La tassonomia in una qualsiasi struttura di implementazione XBRL rappresenta i requisiti di reportistica aziendale. Le necessità della relazione sono definite in modo strutturato e standard con l'ausilio di specifiche sviluppate da XBRL International. La tassonomia non solo elenca i requisiti di reportistica ma anche la relazione che intercorre tra gli elementi di reportistica, le regole di convalida, le informazioni associate quali riferimenti alla letteratura ufficiale, etichette in varie lingue, ecc. La reportistica aziendale, e quindi la tassonomia, subiscono una modifica in un dato periodo di tempo. Le modifiche potrebbero essere dovute a vari motivi; le più comuni sono una modifica nella diffusione di regole e normative, e l'espansione del campo di applicazione dell'ambito XBRL.
 
Durante la sua implementazione, InfoCamere ha identificato varie versioni di tassonomia. Nel 2009, in Italia InfoCamere ha richiesto file in formato XBRL e il programma sta funzionando con successo ormai da qualche anno. InfoCamere ha iniziato in piccolo introducendo l'archiviazione file in XBRL solo per i documenti principali, che comprendono lo stato patrimoniale, il conto economico e i conti d'ordine. La tassonomia è stata progettata di conseguenza e ciascuno di questi documenti è stato raggruppato secondo gli Extended Link Roles (ELR) in base alla terminologia XBRL. Questi ELR non sono che gruppi logici creati per collegare gli elementi di reportistica così come vengono definiti nella tassonomia.
 
Come indicato precedentemente, una tassonomia rappresenta i requisiti della reportistica. Questi requisiti potrebbero essere diversi in base al tipo di entità aziendale, alle regole e alle normative applicabili. Per soddisfare la tassonomia sono stati creati dei punti di ingresso. I punti di ingresso formano la base per il raggruppamento del contenuto della tassonomia secondo diversi criteri.

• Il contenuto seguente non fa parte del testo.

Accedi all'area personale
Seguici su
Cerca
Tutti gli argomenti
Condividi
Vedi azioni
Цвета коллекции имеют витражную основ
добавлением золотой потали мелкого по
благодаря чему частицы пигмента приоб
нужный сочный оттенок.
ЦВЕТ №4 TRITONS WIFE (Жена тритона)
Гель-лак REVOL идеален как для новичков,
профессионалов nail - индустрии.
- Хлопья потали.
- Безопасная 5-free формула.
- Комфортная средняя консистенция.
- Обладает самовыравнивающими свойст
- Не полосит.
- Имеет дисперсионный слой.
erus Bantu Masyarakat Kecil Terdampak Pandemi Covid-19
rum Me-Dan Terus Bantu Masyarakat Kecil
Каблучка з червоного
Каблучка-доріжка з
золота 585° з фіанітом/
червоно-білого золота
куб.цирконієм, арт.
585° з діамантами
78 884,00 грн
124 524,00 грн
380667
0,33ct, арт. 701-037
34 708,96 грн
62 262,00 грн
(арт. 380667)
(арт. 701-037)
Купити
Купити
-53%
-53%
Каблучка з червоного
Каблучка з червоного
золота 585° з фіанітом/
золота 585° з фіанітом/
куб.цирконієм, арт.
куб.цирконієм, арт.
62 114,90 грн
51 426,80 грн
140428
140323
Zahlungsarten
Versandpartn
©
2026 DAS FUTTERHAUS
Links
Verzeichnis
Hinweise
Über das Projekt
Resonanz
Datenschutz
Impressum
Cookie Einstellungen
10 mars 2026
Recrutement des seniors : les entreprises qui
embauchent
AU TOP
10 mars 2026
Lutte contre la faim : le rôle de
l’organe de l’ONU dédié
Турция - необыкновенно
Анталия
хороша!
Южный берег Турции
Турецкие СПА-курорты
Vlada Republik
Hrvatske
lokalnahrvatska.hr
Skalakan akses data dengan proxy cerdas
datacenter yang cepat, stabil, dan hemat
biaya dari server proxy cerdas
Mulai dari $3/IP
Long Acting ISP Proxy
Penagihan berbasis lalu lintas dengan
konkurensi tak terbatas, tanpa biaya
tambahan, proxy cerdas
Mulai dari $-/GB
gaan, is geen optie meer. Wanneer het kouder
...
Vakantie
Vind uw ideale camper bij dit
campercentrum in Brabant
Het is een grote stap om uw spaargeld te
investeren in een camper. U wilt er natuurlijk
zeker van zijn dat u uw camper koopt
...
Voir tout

Secondo la tassonomia GAAP italiana, i punti di ingresso sono creati in base al tipo di relazione, per esempio regolare, consolidata, abbreviata e abbreviata semplificata. Un'entità che dipende dal tipo di relazione che redige deve seguire uno dei 4 punti di ingresso menzionati sopra.
 
Grazie ai benefici dell'implementazione XBRL, di cui il principale è la precisione, si lavora con l'obiettivo di migliorare la portata della reportistica XBRL affinché vengano incluse delle note alle relazioni iniziate nel 2013. La tassonomia migliorata è stata testata e verso la fine del 2014 è stata pubblicata la versione rivista della tassonomia GAAP italiana. Le entità ora devono preparare i propri documenti principali e diffondere le note a piè di pagina come parte integrante dei file XBRL. La tassonomia revisionata possiede 3 punti di ingresso per le tipologie di relazione regolare, consolidata e abbreviata. Le entità che seguono il metodo abbreviato semplificato per le proprie relazioni annuali sono ora esenti dall'archiviazione e quindi non possiedono punti di ingresso separati.
 
La tassonomia rivista è un'estensione logica della tassonomia esistente per i documenti principali. Una modifica evidente riguarda l'uso di tuple. La tassonomia precedente possedeva solamente elementi semplici notificabili. La nuova tassonomia, invece, possiede una serie di informazioni che possono essere ripetute tante volte quanto necessario; per esempio, i dettagli su collaboratori o società controllate. Per ciascun collaboratore o società controllata si può fornire nome, città o stato, saldo disponibile, ecc. Dal momento che le entità devono catturare i dati nelle proprie note ai resoconti in formato XBRL, è inevitabile l'uso di tali tuple per modelli di dati complessi.
 
Un'altra evidente modifica è l'aumento del numero di elementi notificabili da 500+ nella versione precedente della tassonomia a oltre 2000 nella versione revisionata. La tassonomia revisionata è limitata alle diffusioni richieste dal Codice Civile, e ci si aspettano in futuro ulteriori revisioni che comprendano informazioni così come richiesto dalle norme nazionali sulla contabilità.